Tempesta perfetta

L’uragano è previsto per l’ultima settimana di giugno, ma il cielo si sta già rannuvolando. Prepariamo un salvagente o un canotto (l’arca sarebbe esagerata) perché due date costituiscono le isobare della tempesta perfetta: il 23 giugno gli inglesi votano il referendum per decidere se rimanere in Europa oppure no e il 30 giugno i greci sono punto e a capo.
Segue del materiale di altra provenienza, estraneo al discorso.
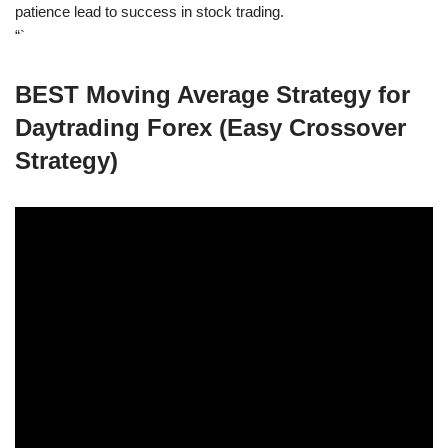
patience lead to success in stock trading.
“`
BEST Moving Average Strategy for
Daytrading Forex (Easy Crossover
Strategy)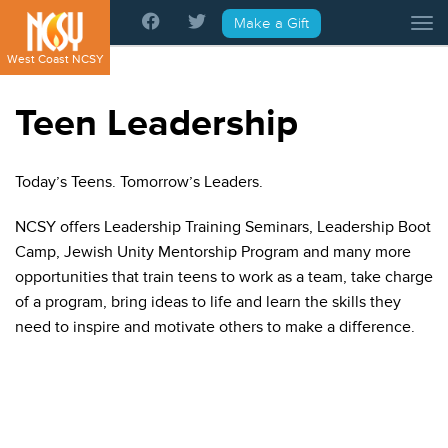
Please
Make a Gift
Tog
note:
This
West Coast NCSY
website
includes
Teen Leadership
an
accessibility
system.
Today’s Teens. Tomorrow’s Leaders.
NCSY offers Leadership Training Seminars, Leadership Boot
Camp, Jewish Unity Mentorship Program and many more
opportunities that train teens to work as a team, take charge
of a program, bring ideas to life and learn the skills they
need to inspire and motivate others to make a difference.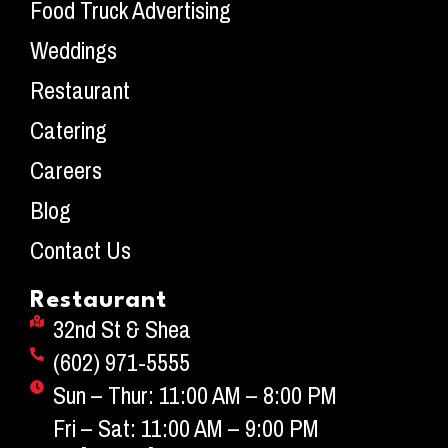
Food Truck Advertising
Weddings
Restaurant
Catering
Careers
Blog
Contact Us
Restaurant
32nd St & Shea
(602) 971-5555
Sun – Thur: 11:00 AM – 8:00 PM
Fri – Sat: 11:00 AM – 9:00 PM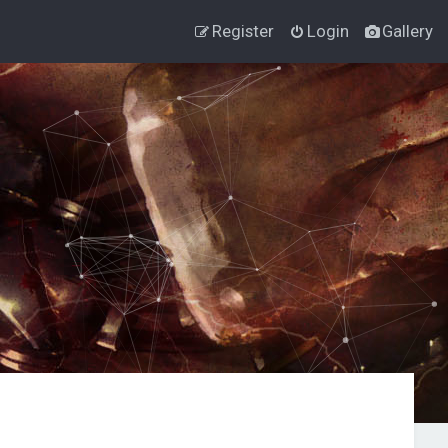
Register
Login
Gallery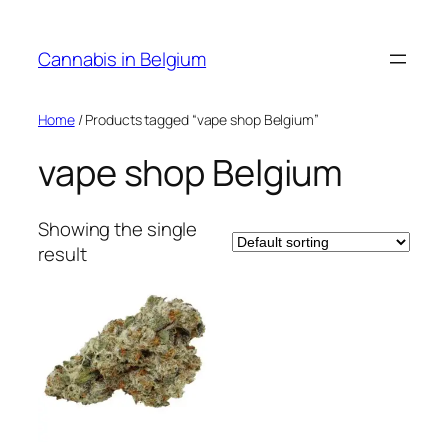
Skip
to
Cannabis in Belgium
content
Home
/ Products tagged “vape shop Belgium”
vape shop Belgium
Showing the single
result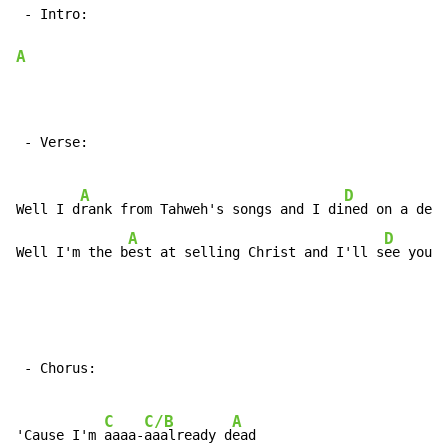
 - Intro:

A
 - Verse:

A
D
Well I d
rank from Tahweh's songs and I di
ned on a devi
A
D
Well I'm the b
est at selling Christ and I'll s
ee you a
 - Chorus:

C
C/B
A
'Cause I'm 
aaaa-
aaalready d
ead
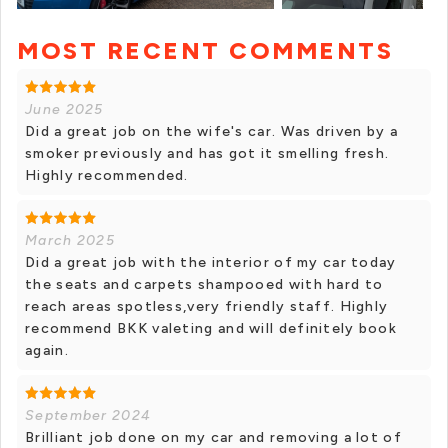
MOST RECENT COMMENTS
+ 6 photos
June 2025
Did a great job on the wife's car. Was driven by a
smoker previously and has got it smelling fresh.
Highly recommended.
March 2025
Did a great job with the interior of my car today
the seats and carpets shampooed with hard to
reach areas spotless,very friendly staff. Highly
recommend BKK valeting and will definitely book
again.
September 2024
Brilliant job done on my car and removing a lot of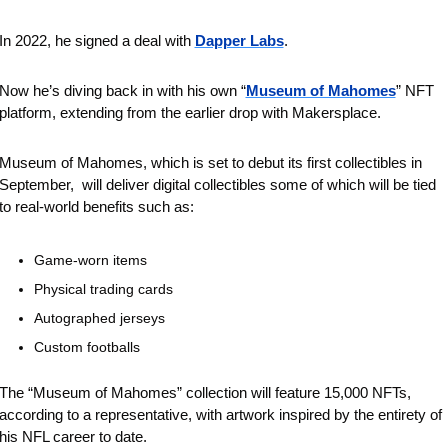
In 2022, he signed a deal with 
Dapper Labs
.
Now he’s diving back in with his own “
Museum of Mahomes
” NFT 
platform, extending from the earlier drop with Makersplace.
Museum of Mahomes, which is set to debut its first collectibles in 
September,  will deliver digital collectibles some of which will be tied 
to real-world benefits such as:
Game-worn items
Physical trading cards
Autographed jerseys 
Custom footballs
The “Museum of Mahomes” collection will feature 15,000 NFTs, 
according to a representative, with artwork inspired by the entirety of 
his NFL career to date. 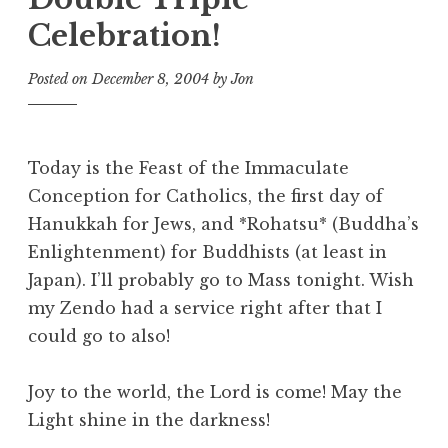
Celebration!
Posted on
December 8, 2004
by
Jon
Today is the Feast of the Immaculate
Conception for Catholics, the first day of
Hanukkah for Jews, and *Rohatsu* (Buddha’s
Enlightenment) for Buddhists (at least in
Japan). I’ll probably go to Mass tonight. Wish
my Zendo had a service right after that I
could go to also!
Joy to the world, the Lord is come! May the
Light shine in the darkness!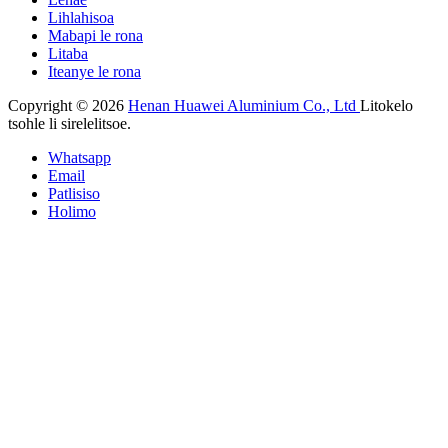
Lihlahisoa
Mabapi le rona
Litaba
Iteanye le rona
Copyright © 2026
Henan Huawei Aluminium Co., Ltd
Litokelo
tsohle li sirelelitsoe.
Whatsapp
Email
Patlisiso
Holimo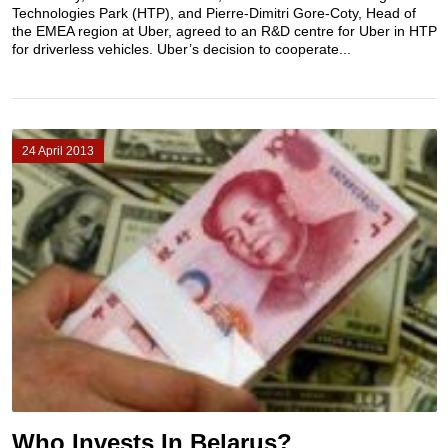
Technologies Park (HTP), and Pierre-Dimitri Gore-Coty, Head of
the EMEA region at Uber, agreed to an R&D centre for Uber in HTP
for driverless vehicles. Uber’s decision to cooperate...
24 April 2013
Who Invests In Belarus?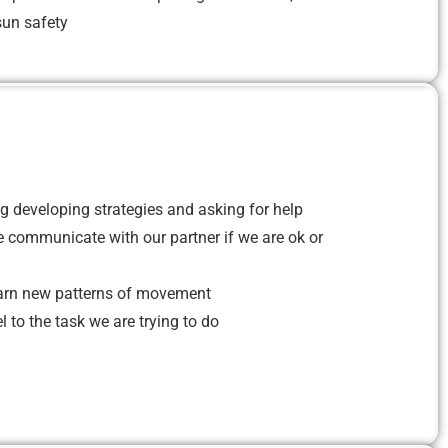
un safety
g developing strategies and asking for help
 communicate with our partner if we are ok or
arn new patterns of movement
 to the task we are trying to do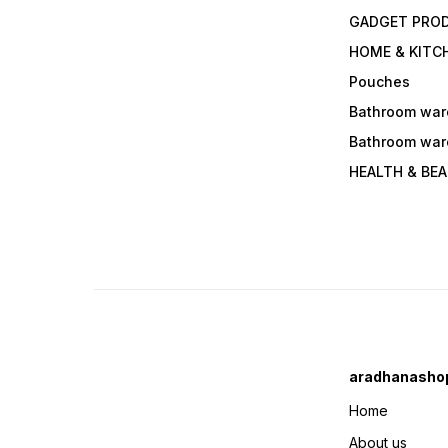
GADGET PRO
HOME & KITC
Pouches
Bathroom war
Bathroom war
HEALTH & BE
aradhanasho
Home
About us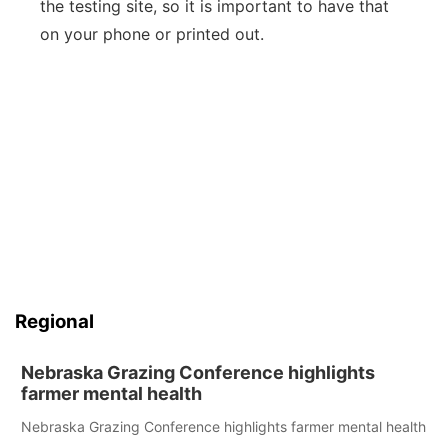
the testing site, so it is important to have that
on your phone or printed out.
Regional
Nebraska Grazing Conference highlights
farmer mental health
Nebraska Grazing Conference highlights farmer mental health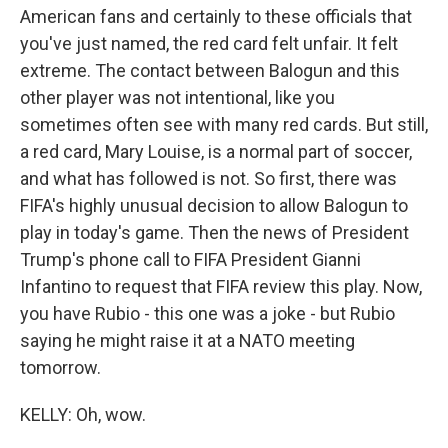
American fans and certainly to these officials that
you've just named, the red card felt unfair. It felt
extreme. The contact between Balogun and this
other player was not intentional, like you
sometimes often see with many red cards. But still,
a red card, Mary Louise, is a normal part of soccer,
and what has followed is not. So first, there was
FIFA's highly unusual decision to allow Balogun to
play in today's game. Then the news of President
Trump's phone call to FIFA President Gianni
Infantino to request that FIFA review this play. Now,
you have Rubio - this one was a joke - but Rubio
saying he might raise it at a NATO meeting
tomorrow.
KELLY: Oh, wow.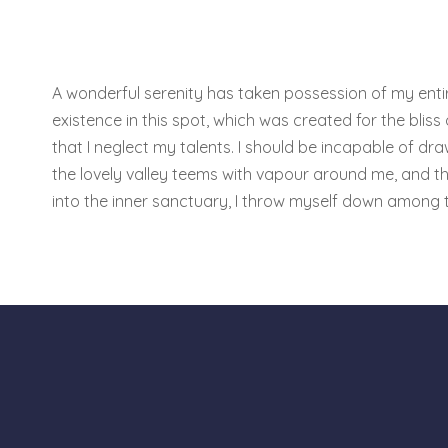
A wonderful serenity has taken possession of my entire
existence in this spot, which was created for the bliss
that I neglect my talents. I should be incapable of dra
the lovely valley teems with vapour around me, and th
into the inner sanctuary, I throw myself down among 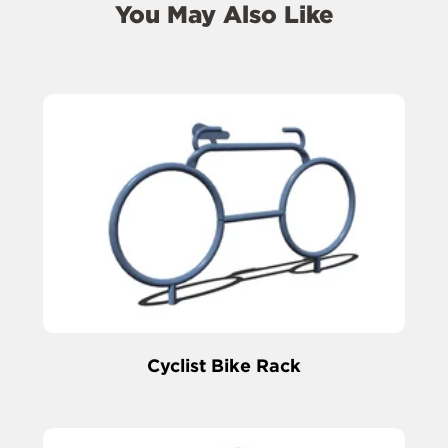
You May Also Like
Cyclist Bike Rack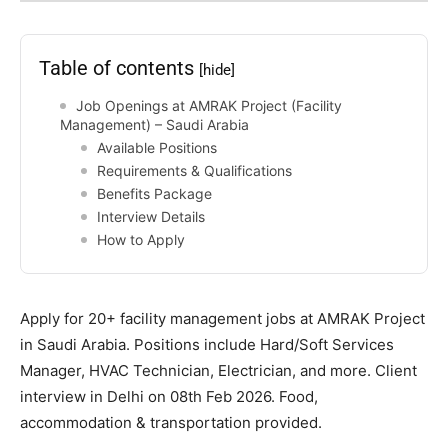
Table of contents
[hide]
Job Openings at AMRAK Project (Facility
Management) – Saudi Arabia
Available Positions
Requirements & Qualifications
Benefits Package
Interview Details
How to Apply
Apply for 20+ facility management jobs at AMRAK Project
in Saudi Arabia. Positions include Hard/Soft Services
Manager, HVAC Technician, Electrician, and more. Client
interview in Delhi on 08th Feb 2026. Food,
accommodation & transportation provided.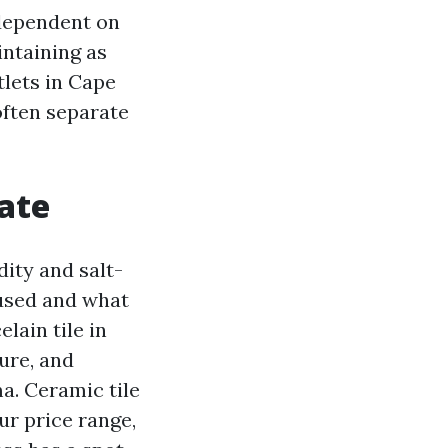
 dependent on
intaining as
tlets in Cape
 often separate
ate
ity and salt-
 used and what
lain tile in
ture, and
a. Ceramic tile
ur price range,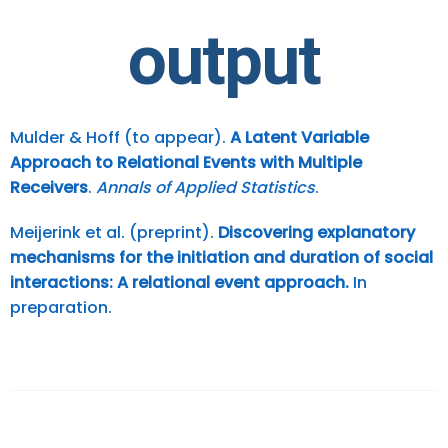
output
Mulder & Hoff (to appear).
A Latent Variable
Approach to Relational Events with Multiple
Receivers
.
Annals of Applied Statistics
.
Meijerink et al. (preprint).
Discovering explanatory
mechanisms for the initiation and duration of social
interactions: A relational event approach.
In
preparation.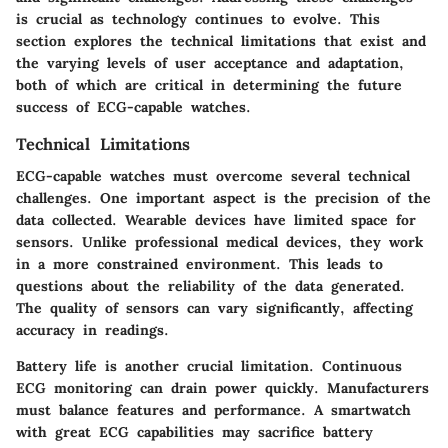
is crucial as technology continues to evolve. This
section explores the technical limitations that exist and
the varying levels of user acceptance and adaptation,
both of which are critical in determining the future
success of ECG-capable watches.
Technical Limitations
ECG-capable watches must overcome several technical
challenges. One important aspect is the precision of the
data collected. Wearable devices have limited space for
sensors. Unlike professional medical devices, they work
in a more constrained environment. This leads to
questions about the reliability of the data generated.
The quality of sensors can vary significantly, affecting
accuracy in readings.
Battery life is another crucial limitation. Continuous
ECG monitoring can drain power quickly. Manufacturers
must balance features and performance. A smartwatch
with great ECG capabilities may sacrifice battery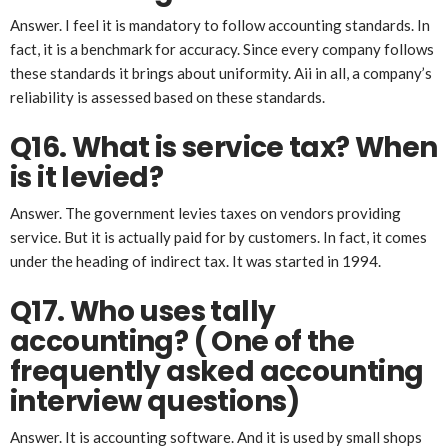
Answer. I feel it is mandatory to follow accounting standards. In
fact, it is a benchmark for accuracy. Since every company follows
these standards it brings about uniformity. Aii in all, a company’s
reliability is assessed based on these standards.
Q16. What is service tax? When
is it levied?
Answer. The government levies taxes on vendors providing
service. But it is actually paid for by customers. In fact, it comes
under the heading of indirect tax. It was started in 1994.
Q17. Who uses tally
accounting? ( One of the
frequently asked accounting
interview questions)
Answer. It is accounting software. And it is used by small shops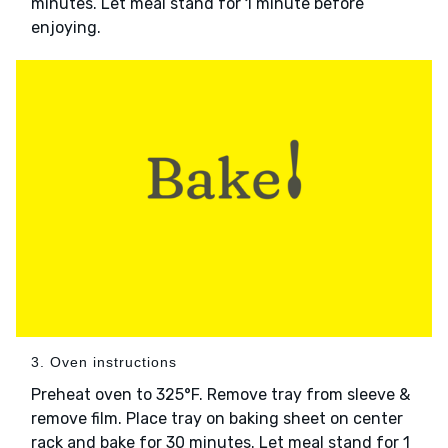
minutes. Let meal stand for 1 minute before
enjoying.
3. Oven instructions
Preheat oven to 325°F. Remove tray from sleeve &
remove film. Place tray on baking sheet on center
rack and bake for 30 minutes. Let meal stand for 1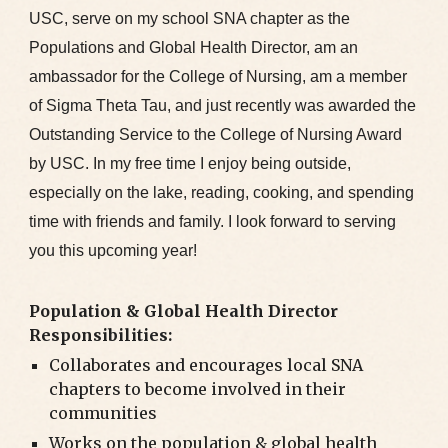
USC, serve on my school SNA chapter as the
Populations and Global Health Director, am an
ambassador for the College of Nursing, am a member
of Sigma Theta Tau, and just recently was awarded the
Outstanding Service to the College of Nursing Award
by USC. In my free time I enjoy being outside,
especially on the lake, reading, cooking, and spending
time with friends and family. I look forward to serving
you this upcoming year!
Population & Global Health Director
Responsibilities:
Collaborates and encourages local SNA
chapters to become involved in their
communities
Works on the population & global health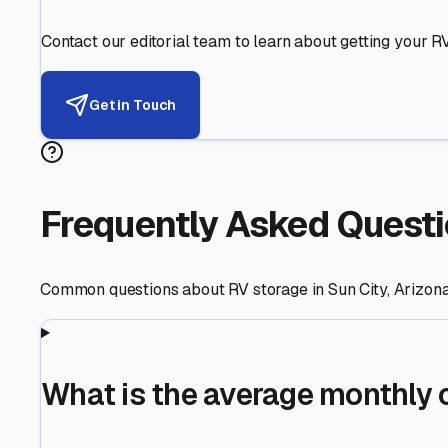
Helping RV Owners Find Secu
Expert guidance for protecting your most valuable inve
RV First
Your RV's security first
Facility Visits
Every facility inspected
Privacy Respected
Your trust matters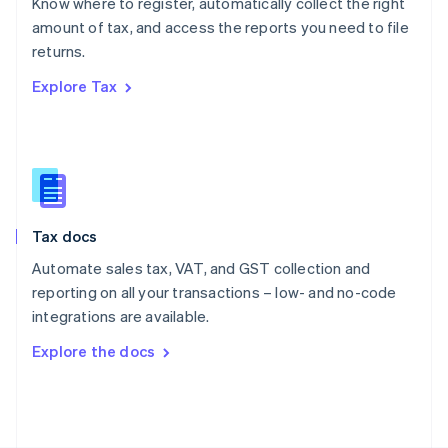
Know where to register, automatically collect the right
Poland
amount of tax, and access the reports you need to file
English
returns.
Portugal
Português
English
Explore Tax
Romania
English
Singapore
English
简体中文
Slovakia
English
Slovenia
Tax docs
English
Italiano
Spain
Automate sales tax, VAT, and GST collection and
Español
English
reporting on all your transactions – low- and no-code
Sweden
integrations are available.
Svenska
English
Switzerland
Explore the docs
Deutsch
Français
Italiano
English
Thailand
ไทย
English
United Arab Emirates
English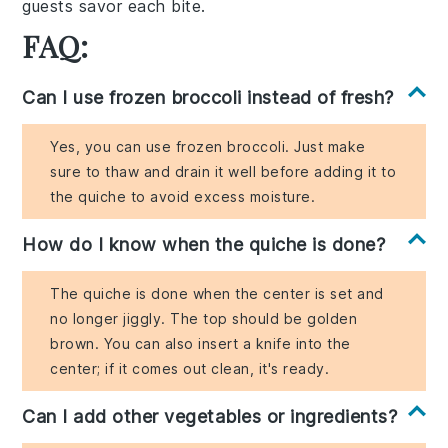
guests savor each bite.
FAQ:
Can I use frozen broccoli instead of fresh?
Yes, you can use frozen broccoli. Just make
sure to thaw and drain it well before adding it to
the quiche to avoid excess moisture.
How do I know when the quiche is done?
The quiche is done when the center is set and
no longer jiggly. The top should be golden
brown. You can also insert a knife into the
center; if it comes out clean, it's ready.
Can I add other vegetables or ingredients?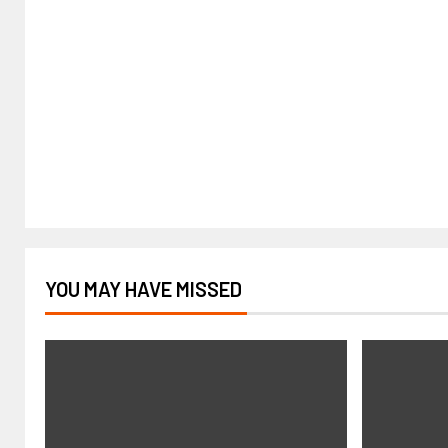
YOU MAY HAVE MISSED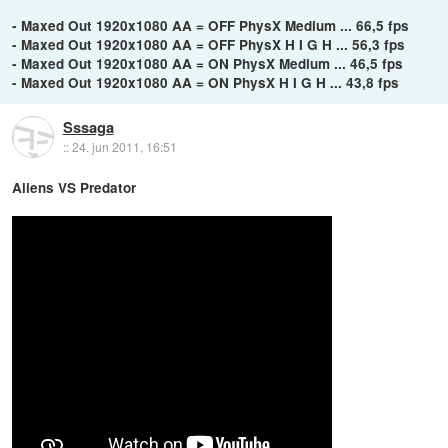
- Maxed Out 1920x1080 AA = OFF PhysX Medium ... 66,5 fps
- Maxed Out 1920x1080 AA = OFF PhysX H I G H ... 56,3 fps
- Maxed Out 1920x1080 AA = ON PhysX Medium ... 46,5 fps
- Maxed Out 1920x1080 AA = ON PhysX H I G H ... 43,8 fps
Sssaga
::
24. jun 2011, 16:51
Aliens VS Predator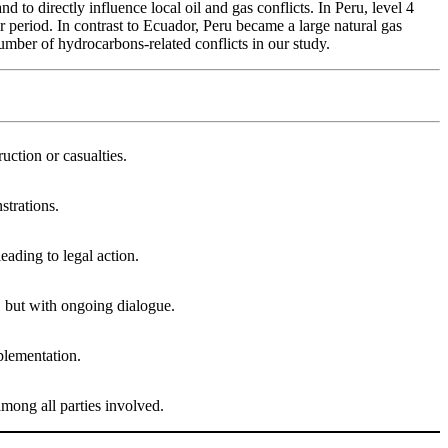
 to directly influence local oil and gas conflicts. In Peru, level 4
er period. In contrast to Ecuador, Peru became a large natural gas
number of hydrocarbons-related conflicts in our study.
uction or casualties.
strations.
eading to legal action.
, but with ongoing dialogue.
plementation.
 among all parties involved.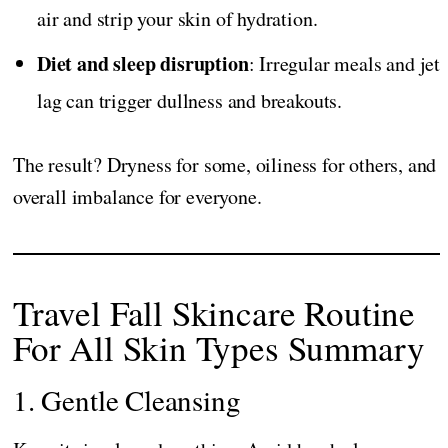
air and strip your skin of hydration.
Diet and sleep disruption
: Irregular meals and jet
lag can trigger dullness and breakouts.
The result? Dryness for some, oiliness for others, and
overall imbalance for everyone.
Travel Fall Skincare Routine
For All Skin Types Summary
1. Gentle Cleansing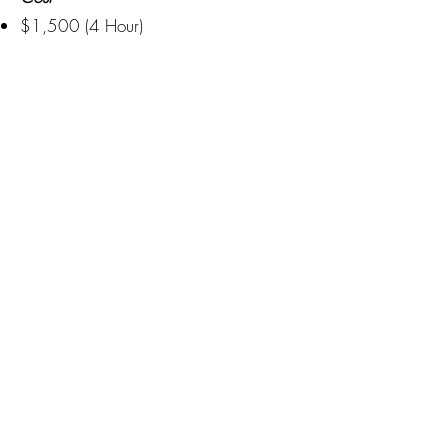
$1,500 (4 Hour)
(Custom Backdrop Design May
Increase Pricing)
Creating moments that last a lifetime
Privacy Policy
Blogs
Terms Of Service
(515)512-2003
Booking@DSMDancePartyDJs.com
Nel senso che se Tsipras non rimborsa tre miliardi al Fondo monetario e alla Bce, Atene non avrà altri prestiti e rischia il default. Brexit e Grexit nella stessa settimana. Già immaginiamo i tuoni e i fulmini, le minacce e le lusinghe, le piazze infiammate nel Peloponneso e le grevi sparate del sindaco di Londra. I riflessi italiani seguiranno il consueto copione: Renzi chiederà alla Merkel di allentare i parametri del debito e al resto del mondo di stare sereno, Grillo urlerà «oki» a chiunque osi avvicinarsi, Salvini volerà direttamente da Piccadilly Circus a piazza Syntagma per farsi un selfie con Marine Le Pen. Ovviamente i problemi rimarranno identici a prima della pioggia, con solo due novità possibili: Gran Bretagna e Grecia fuori dall’Europa. La faccenda potrebbe avere conseguenze serie, ma per ora può essere giudicata solo sotto un profilo inconsueto: quello dell’umanità, della solidarietà. Mentre Tsipras sta aiutando i profughi nella consapevolezza dei valori dell’Europa e del credito acquisito (in qualche modo Bruxelles dovrà risarcirlo), i vertici britannici sembrano sbandare, scegliere strade spinose se non vergognose. Il rifiuto di accogliere tremila bambini allo sbando fra Grecia e Turchia è il segnale di un egoismo, di una superbia, di una grettezza strategica che sa di isolazionismo di ritorno. E ricorda quel titolo del Times: «Nebbia sulla Manica, continente isolato». A giugno vedremo se è solo un errore di prospettiva.